September 15, 2023
BEIJING – The Walt Disney Co, the world’s largest licensor by retail sales, is rolling out a new cross-border strategy to facilitate brands in China to better land their Disney licensed products abroad, amid its continuous efforts to boost its franchised products to attract more young and family consumers.
According to License Global’s Top Global Licensors Report 2023, the value of Disney’s licensing business reached $61.7 billion last year, ranking No 1 globally.
Kermid Rahman, general manager and senior vice-president of consumer products for the Walt Disney Co China and South Korea, said at the annual consumer products showcase convention on Tuesday that the company has initiated a cross-board strategy in China, to help Chinese companies get more distribution and retail access overseas. At the same time, they are eyeing more international brands to expand their footprint in China.

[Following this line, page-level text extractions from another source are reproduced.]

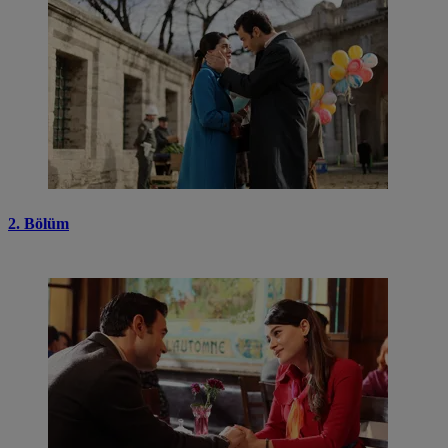
2. Bölüm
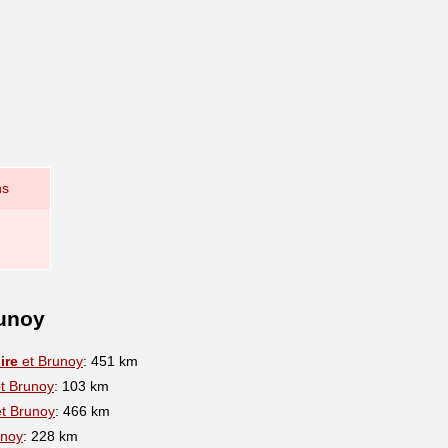
ns
runoy
ire
et Brunoy
: 451 km
t Brunoy
: 103 km
t Brunoy
: 466 km
unoy
: 228 km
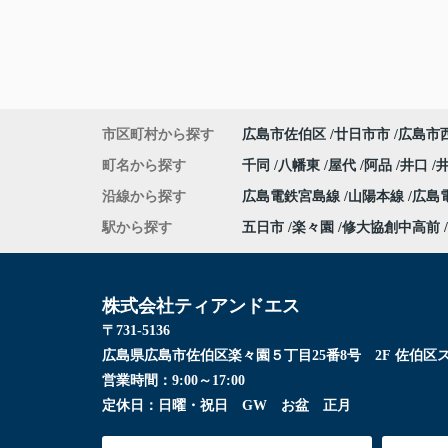
市区町村から探す
広島市佐伯区
廿日市市
広島市
町名から探す
千同
八幡東
屋代
阿品
井口
沿線から探す
広島電鉄宮島線
山陽本線
広島
駅から探す
五日市
楽々園
修大協創中高前
株式会社ティアンドエス
〒731-5136
広島県広島市佐伯区楽々園５丁目25番8号 2F 佐伯区
営業時間：
9:00～17:00
定休日：
日曜・祝日 GW お盆 正月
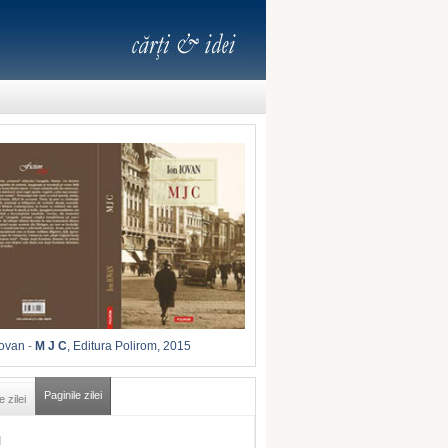
Iovan
-
M J C
, Editura Polirom, 2015
Paginile zilei
e zilei
I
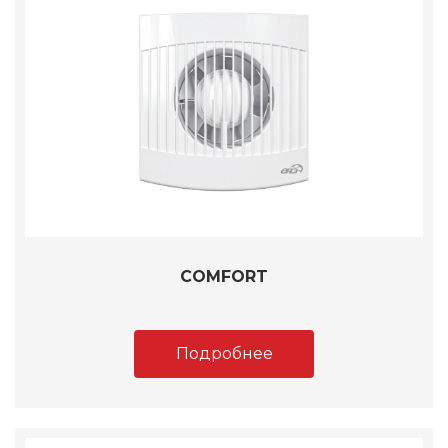
COMFORT
Подробнее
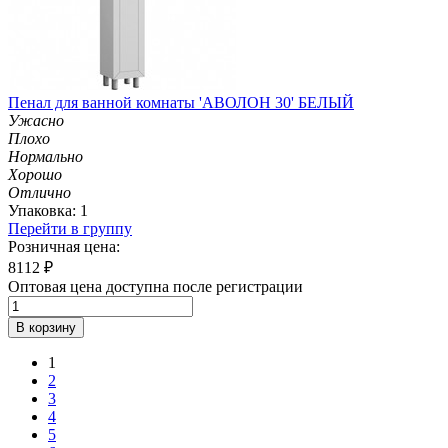
Пенал для ванной комнаты 'АВОЛОН 30' БЕЛЫЙ
Ужасно
Плохо
Нормально
Хорошо
Отлично
Упаковка: 1
Перейти в группу
Розничная цена:
8112
₽
Оптовая цена доступна после регистрации
В корзину
1
2
3
4
5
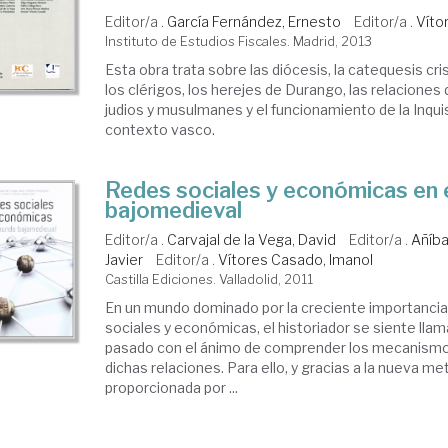
Editor/a .
García Fernández, Ernesto
Editor/a .
Víto
Instituto de Estudios Fiscales. Madrid, 2013
Esta obra trata sobre las diócesis, la catequesis cri
los clérigos, los herejes de Durango, las relaciones
judios y musulmanes y el funcionamiento de la Inquis
contexto vasco.
Redes sociales y económicas en 
bajomedieval
Editor/a .
Carvajal de la Vega, David
Editor/a .
Añíba
Javier
Editor/a .
Vítores Casado, Imanol
Castilla Ediciones. Valladolid, 2011
En un mundo dominado por la creciente importancia 
sociales y económicas, el historiador se siente llam
pasado con el ánimo de comprender los mecanismos
dichas relaciones. Para ello, y gracias a la nueva m
proporcionada por ...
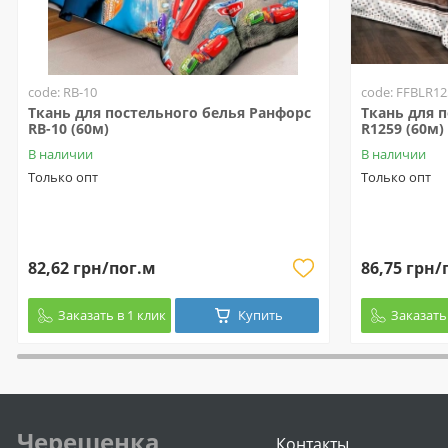
code: RB-10
code: FFBLR12
Ткань для постельного белья Ранфорс
Ткань для 
RB-10 (60м)
R1259 (60м)
В наличии
В наличии
Только опт
Только опт
82,62 грн/пог.м
86,75 грн/
Заказать в 1 клик
Купить
Заказать 
Черешенка
Контакты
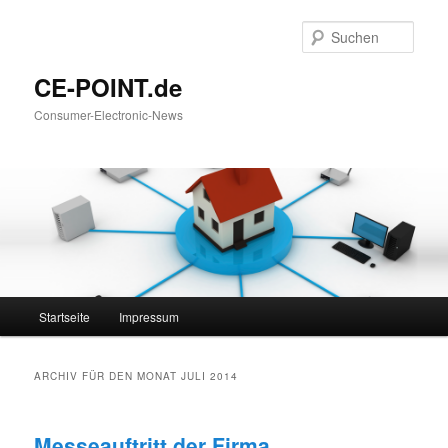
Such
CE-POINT.de
Consumer-Electronic-News
Hauptmenü
Startseite
Impressum
Zum Inhalt wechseln
Zum sekundären Inhalt wechseln
ARCHIV FÜR DEN MONAT
JULI 2014
Messeauftritt der Firma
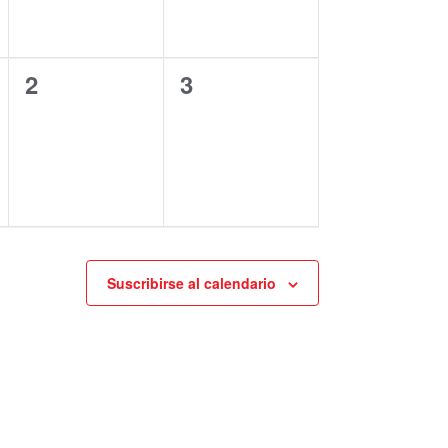
0
0
2
3
eventos,
eventos,
Suscribirse al calendario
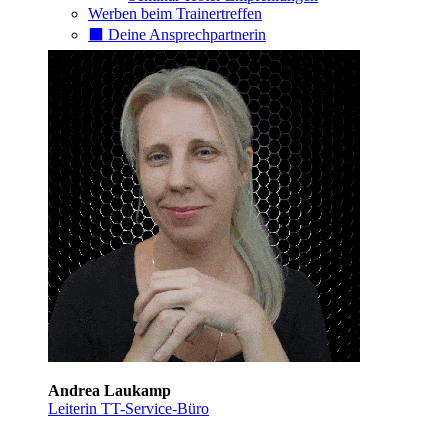
Werben beim Trainertreffen
⬛️ Deine Ansprechpartnerin
Andrea Laukamp
Leiterin TT-Service-Büro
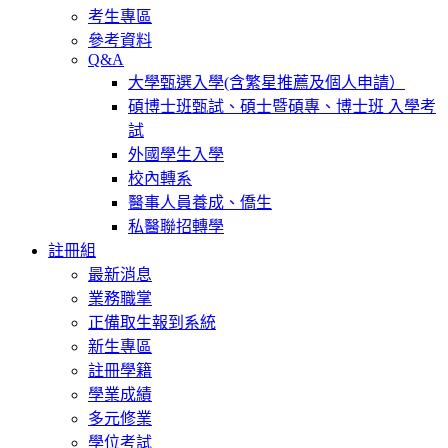
考生專區
參考資料
Q&A
大學甄選入學(含繁星推薦及個人申請）
碩博士班甄試、碩士暨碩專、博士班 入學考
試
外國學生入學
校內轉系
醫事人員養成、僑生
私醫聯招轉學
註冊組
最新消息
業務職掌
正備取生報到系統
新生專區
註冊學籍
學業成績
多元修業
學位考試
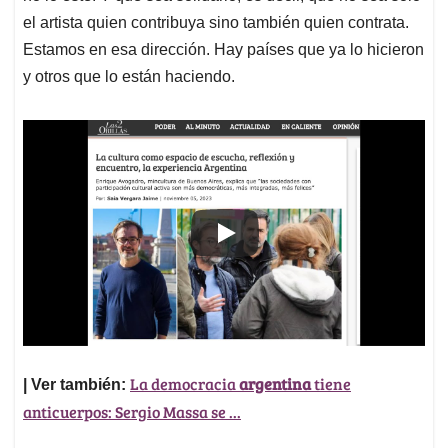
el artista quien contribuya sino también quien contrata.
Estamos en esa dirección. Hay países que ya lo hicieron
y otros que lo están haciendo.
La democracia
argentina
tiene
| Ver también:
anticuerpos: Sergio Massa se ...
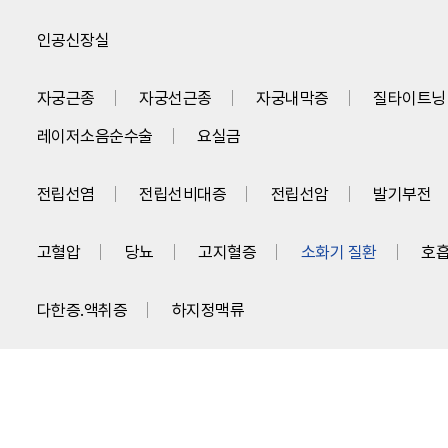
인공신장실
자궁근종
자궁선근종
자궁내막증
질타이트닝 
레이저소음순수술
요실금
전립선염
전립선비대증
전립선암
발기부전
고혈압
당뇨
고지혈증
소화기 질환
호흡
다한증.액취증
하지정맥류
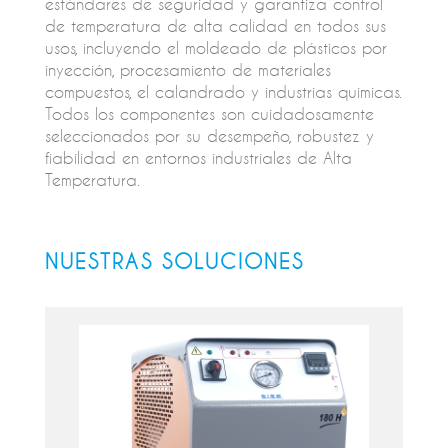
estándares de seguridad y garantiza control
de temperatura de alta calidad en todos sus
usos, incluyendo el moldeado de plásticos por
inyección, procesamiento de materiales
compuestos, el calandrado y industrias quimicas.
Todos los componentes son cuidadosamente
seleccionados por su desempeño, robustez y
fiabilidad en entornos industriales de Alta
Temperatura.
NUESTRAS SOLUCIONES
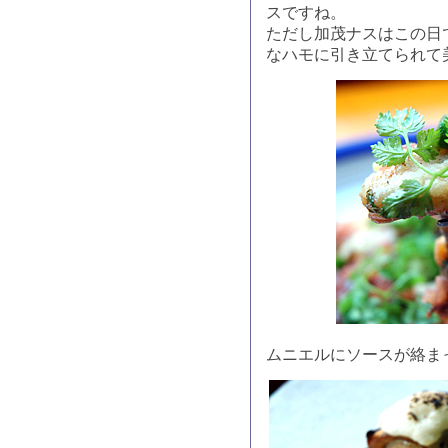
スですね。
ただし加茂ナスはこの日
なハモに引き立てられて
ムニエルにソースが絡ま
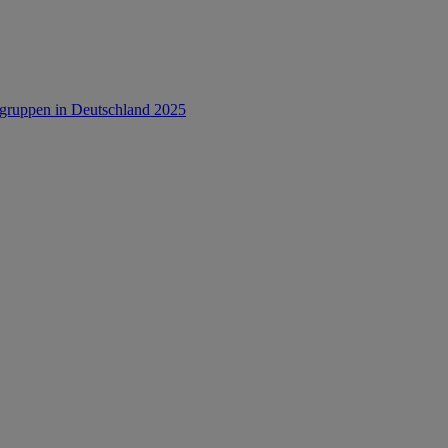
rsgruppen in Deutschland 2025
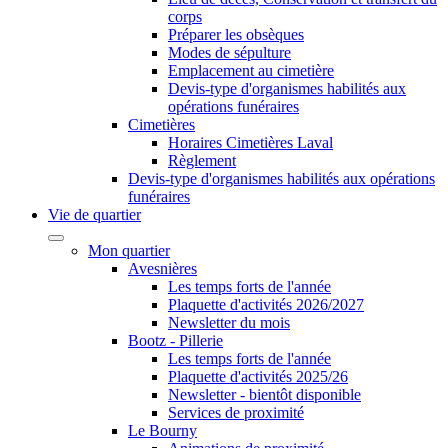
corps
Préparer les obsèques
Modes de sépulture
Emplacement au cimetière
Devis-type d'organismes habilités aux
opérations funéraires
Cimetières
Horaires Cimetières Laval
Règlement
Devis-type d'organismes habilités aux opérations
funéraires
Vie de quartier
Mon quartier
Avesnières
Les temps forts de l'année
Plaquette d'activités 2026/2027
Newsletter du mois
Bootz - Pillerie
Les temps forts de l'année
Plaquette d'activités 2025/26
Newsletter - bientôt disponible
Services de proximité
Le Bourny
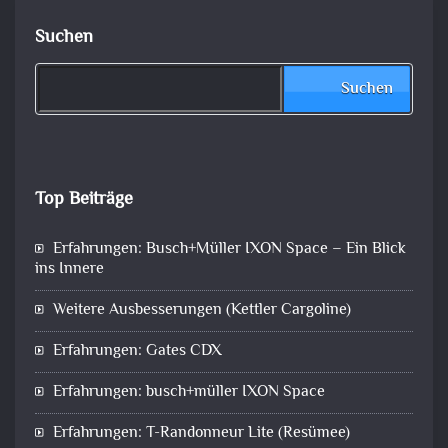
Suchen
Suchen
Top Beiträge
Erfahrungen: Busch+Müller IXON Space – Ein Blick
ins Innere
Weitere Ausbesserungen (Kettler Cargoline)
Erfahrungen: Gates CDX
Erfahrungen: busch+müller IXON Space
Erfahrungen: T-Randonneur Lite (Resümee)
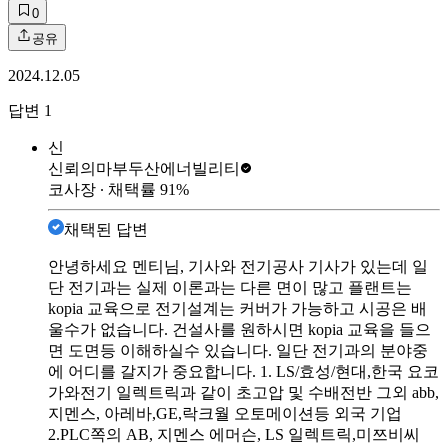
0
공유
2024.12.05
답변
1
신
신뢰의마부
두산에너빌리티
코사장
∙ 채택률
91
%
채택된 답변
안녕하세요 멘티님, 기사와 전기공사 기사가 있는데 일
단 전기과는 실제 이론과는 다른 면이 많고 플랜트는
kopia 교육으로 전기설계는 커버가 가능하고 시공은 배
울수가 없습니다. 건설사를 원하시면 kopia 교육을 들으
면 도면등 이해하실수 있습니다. 일단 전기과의 분야중
에 어디를 갈지가 중요합니다. 1. LS/효성/현대,한국 요코
가와전기 일렉트릭과 같이 초고압 및 수배전반 그외 abb,
지멘스, 아레바,GE,락크월 오토메이션등 외국 기업
2.PLC쪽의 AB, 지멘스 에머슨, LS 일렉트릭,미쯔비씨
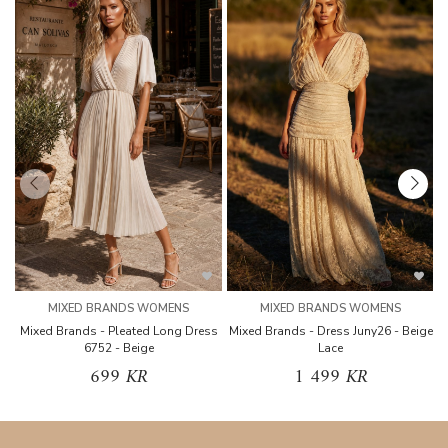
MIXED BRANDS WOMENS
MIXED BRANDS WOMENS
Mixed Brands - Pleated Long Dress
Mixed Brands - Dress Juny26 - Beige
6752 - Beige
Lace
699 KR
1 499 KR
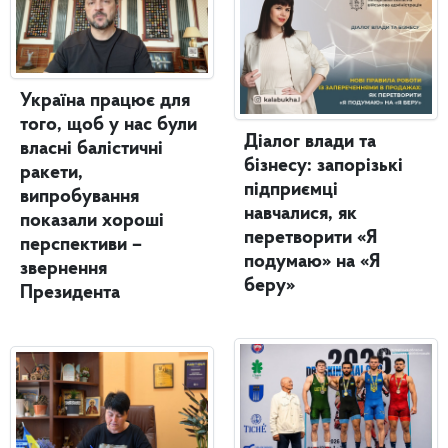
Україна працює для
того, щоб у нас були
Діалог влади та
власні балістичні
бізнесу: запорізькі
ракети,
підприємці
випробування
навчалися, як
показали хороші
перетворити «Я
перспективи –
подумаю» на «Я
звернення
беру»
Президента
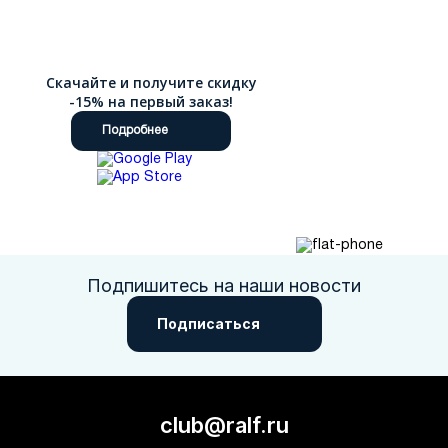
Скачайте и получите скидку
-15% на первый заказ!
Подробнее
Подпишитесь на наши новости
Подписаться
club@ralf.ru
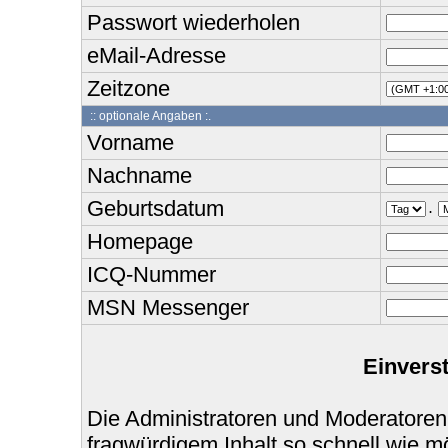
Passwort wiederholen
eMail-Adresse
Zeitzone
:: optionale Angaben :.
Vorname
Nachname
Geburtsdatum
.
Homepage
ICQ-Nummer
MSN Messenger
Einvers
Die Administratoren und Moderatoren
fragwürdigem Inhalt so schnell wie m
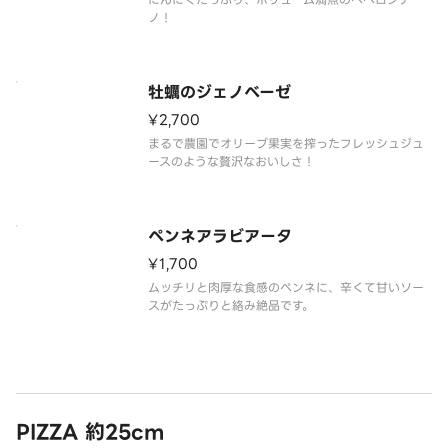
ノ！
牡蠣のジェノベーゼ
¥2,700
まるで農園でオリーブ果実を搾ったフレッシュジュ
ースのような贅沢なおいしさ！
ペンネアラビアータ
¥1,700
ムッチリと肉厚な食感のペンネに、辛くて甘いソー
スがたっぷりと絡み絶品です。
PIZZA 約25cm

The new strategy is being launched as more Chinese firms are gaining experience in product development, quality control and digitalization in recent years, and are becoming increasingly competitive in international markets, said Rahman.
Disney will assess the possibility of cross-border collaboration with its partners in terms of product development, distribution channels, integrated marketing capabilities, brand management, financial capacities and corporate values, said the general manager.
The consumer product unit’s revenue in China has seen double-digit growth this fiscal year. Disney’s e-commerce marketplace in China, shopDisney, is on the same pace, according to the company.
Some 800 million Frozen licensed products have been sold in China in the past decade. The World of Frozen, inspired by the animated film of the same title, will open to the public in Hong Kong Disneyland in November.
In addition to its cross-border strategy, Disney continues to innovate its products and strengthen connections with Chinese consumers via integrated marketing, to maintain growth momentum.
Disney China’s creative teams develop more than 200 new product designs daily on average. Of them, around 80 percent will be realized into products, with idea materialization taking 12 to 18 months, said the company.
Apparel, toys, cosmetics and foods are the categories that have enjoyed the most rapid development in the past decade. Disney’s licensed plush toys have grown 50 percent on average annually in the past three years.
Disney shares with its partners the market insights the company has observed about Generation Z — those born between the mid-1990s and early 2010s — and Gen Alpha — born after the 2010s. For instance, following the pet-loving trend among the Gen Z, Lucifer, the cat of Cinderella’s stepmother, has been developed into a popular toy with a cool personality that young people adore.
“We will continue to grow our core brand and franchises through our combined efforts, and deepen our emotional connection with Chinese consumers by keeping ahead of new trends, tracking changing consumer performances and behaviors, and staying closer to what consumers need,” said John Hsu, managing director of the Walt Disney Co China.